The discomfort, of course, was Balogun’s red card: a serious foul on Tarik Muharemović that left the United States with ten men for the final twenty-six minutes. Pulisic was categorical afterwards that the dismissal was unjust. The ESPN VAR review raised questions about the protocols. The referee’s decision stood. What also stood, immovably, through the remainder of the match were Tim Ream and Chris Richards, whose defending with a man short was the kind of resolute, unspectacular excellence that never quite gets the headlines it deserves. Matt Freese, starting in goal ahead of the previously first-choice Matt Turner, contributed an excellent performance of his own.

Bosnia captain Edin Džeko, forty years old and conducting himself throughout with the dignity that age and experience tend to bring, pushed for a way back in and found none. Mauricio Pochettino becomes the most successful manager in USMNT World Cup history with three wins — more than anyone before him — and his side now await Belgium in Seattle on July 6 with revenge as the subplot and genuine belief, earned rather than borrowed, as something closer to the main event.

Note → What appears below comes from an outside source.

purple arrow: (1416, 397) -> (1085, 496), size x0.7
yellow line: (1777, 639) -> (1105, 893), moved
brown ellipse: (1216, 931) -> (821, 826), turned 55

The Golden Boot, the Bracket, and What Comes Next

After Wednesday, the Golden Boot standings read: Kylian Mbappé and Lionel Messi level at six goals apiece, with Kane at five — still very much in the race with a live team and a habit of scoring in knockout rounds. Erling Haaland, who scored the decisive goal to send Norway past Ivory Coast on June 30 and keep their tournament alive, also sits at five, with Norway facing Brazil in the Round of 16 on July 7. Vinicius Junior and Ousmane Dembélé sit at four each for Brazil and France respectively. The race is, to use the technical term, wide open, and the fact that the two men currently leading it play for sides who have not yet conceded a goal in this tournament suggests it may remain that way for some time.

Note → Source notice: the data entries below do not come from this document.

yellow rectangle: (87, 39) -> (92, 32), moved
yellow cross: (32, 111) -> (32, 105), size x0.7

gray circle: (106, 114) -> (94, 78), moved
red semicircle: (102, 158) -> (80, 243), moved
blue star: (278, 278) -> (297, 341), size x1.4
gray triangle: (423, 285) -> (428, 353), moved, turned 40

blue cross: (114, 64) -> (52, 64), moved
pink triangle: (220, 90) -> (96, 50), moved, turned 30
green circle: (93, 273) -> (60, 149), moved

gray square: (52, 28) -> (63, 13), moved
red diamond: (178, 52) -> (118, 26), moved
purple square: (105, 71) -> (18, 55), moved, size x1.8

The remaining six Round of 32 fixtures — Spain, Portugal, Switzerland, Australia, Argentina, and Colombia all still to play — will complete the bracket over the next two days before the Round of 16 begins on July 4. Canada face Morocco, France face Paraguay, and then on July 5, Mexico host England at the Azteca in what is already the most anticipated tie of the knockout stage: a seventeen-year-old who started a match at 17 years and 259 days old as the second youngest in World Cup knockout history, in a stadium soaked in recently lifted curses, against a man with eleven World Cup goals who has spent the better part of a decade accumulating records he was never quite supposed to reach.

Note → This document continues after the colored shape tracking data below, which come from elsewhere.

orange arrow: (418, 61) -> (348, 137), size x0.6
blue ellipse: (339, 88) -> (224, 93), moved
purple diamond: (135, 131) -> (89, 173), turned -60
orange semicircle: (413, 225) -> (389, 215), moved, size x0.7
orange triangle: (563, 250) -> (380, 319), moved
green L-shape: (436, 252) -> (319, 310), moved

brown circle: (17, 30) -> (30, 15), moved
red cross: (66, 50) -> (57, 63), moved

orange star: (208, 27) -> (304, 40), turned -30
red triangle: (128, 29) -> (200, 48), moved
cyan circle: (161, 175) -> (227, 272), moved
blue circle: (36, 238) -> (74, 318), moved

All three co-hosts — the United States, Mexico, and Canada — have advanced to the Round of 16. The last sole host to win the World Cup was France in 1998, and the thought is not entirely absent from the minds of those associated with this expanded, sprawling, occasionally chaotic, but undeniably alive tournament. Wednesday, July 1 offered four reasons to believe that whatever happens next, it will be worth watching. It usually is. It just does not always announce itself quite so loudly.